If you’re now expecting me to launch into a zillion detailed rants explaining what I mean by we’re doing it wrong, it’s not going to happen. There is enough ranting out there already. I do want you to know what I know, not about what’s bad now, but about why it’s unlikely to get any better from here.
In 1976, the US Supreme Court made a fatal ruling. And by fatal I truly mean that decision killed the America I was born into. The year of America’s bicentennial was also in ‘76. What a twisted coincidence the year America celebrates its grand 200th birthday is also the year its demise begins.
Maybe it seemed extra awesome because I was 12 years old, but I seriously remember America’s bicentennial celebration being a REALLY BIG DEAL. It was a triumphant celebration of our success as a nation. Y2K was big, and I partied like it was 1999. But ‘76 was bigger. I even collected enough special bicentennial edition quarters to make a full $10 roll out of them- back when we used to stuff them into those paper coin-rollup thingys.
To be fair to the 7 supreme court justices that slow-killed America in 1976, I don’t believe they had ill-intent. Their decision was not malicious, they were simply unable to foresee the tragic and far-reaching consequences of their ruling. In short, they blew it!
The case I’m talking about is called Buckley v Valeo, and it’s the “money is speech” decision. What that ruling did was conflate your right to free speech with your right to spend money on political campaigns. All of the justices agreed limits on how much a person can give directly to a candidate were necessary because the government has an abiding interest not to incentivize corruption. That meant big-money direct campaign contributions were out. But,…for other types of political spending, seven of them said, Have at it, Haus. I think where they got hung up was on the notion that the government shouldn’t be able to tell someone what they can and can’t do with their own money. Which sounds correct as soon as you hear it, right? But what they missed were all the unintended consequences of puncturing the fragile legal seal we need between money and politicians. They unwittingly did exactly what they stated they wanted to avoid– to incentivize corruption. If money’s corrupting influence is not walled-off from government entirely, it will find its way in like water seeping into the basement during a flood. What this ruling did was remove a couple of the sandbags put in place to keep it out.
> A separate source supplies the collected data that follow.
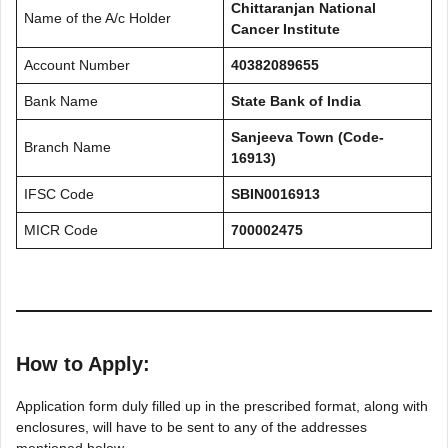
Chittaranjan National
Name of the A/c Holder
Cancer Institute
Account Number
40382089655
Bank Name
State Bank of India
Sanjeeva Town (Code-
Branch Name
16913)
IFSC Code
SBIN0016913
MICR Code
700002475
How to Apply:
Application form duly filled up in the prescribed format, along with
enclosures, will have to be sent to any of the addresses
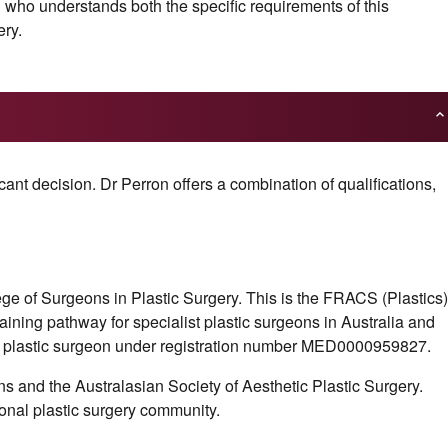
n who understands both the specific requirements of this
ery.
ant decision. Dr Perron offers a combination of qualifications,
ge of Surgeons in Plastic Surgery. This is the FRACS (Plastics)
raining pathway for specialist plastic surgeons in Australia and
t plastic surgeon under registration number MED0000959827.
s and the Australasian Society of Aesthetic Plastic Surgery.
onal plastic surgery community.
After the Buckley v Valeo decision America didn’t come off the rails the next day. However, that single ruling made the locomotive of a long train surge forward and engage the car behind it, which then pulled upon the next and so on. The political-money-corruption train was on the move, on its way to becoming unstoppable. More rulings followed that added additional fuel to the engine, like the ruling two years later that said corporations should have rights just like people and also be able to contribute money to political campaigns. Corporate influence on our government is so taken for granted now that it seems almost unbelievable that prior to ‘78, it was ILLEGAL for corporations to make campaign contributions. They still kind of did, of course, but they had to sneak around the laws to do it. If they were too brazen about it they might find themselves in the hot seat on investigative news shows like the once mighty 60 Minutes.
There may have been an opportunity early on to stop the train that took off in ‘76, but that unfortunately did not happen. A lot of noise is often made about how terrible the Citizens United decision was in 2010 (that’s the case that ushered in the era of the Super-PAC), but the truth is… we were long since doomed. Now, here in 2020, the political-money-corruption train is barrelling ahead at full speed and we are living within the trainwreck right now.
The Supreme Court’s job is to review legal decisions made by lower courts and make sure they pass Constitutional muster. In the case of Buckley v. Valeo, seven justices equated a person’s freedom to spend their own money in politics with their right to free speech. The problem was that the Constitution lists the rights it intended to protect from government intrusion and the freedom to spend one’s own money on politics wasn’t among them. The court’s ruling stretched the right of free speech and freedom of expression to include money spent on public policy. The fact that our Constitution is silent on how political campaigns are funded will end up being it’s fatal flaw.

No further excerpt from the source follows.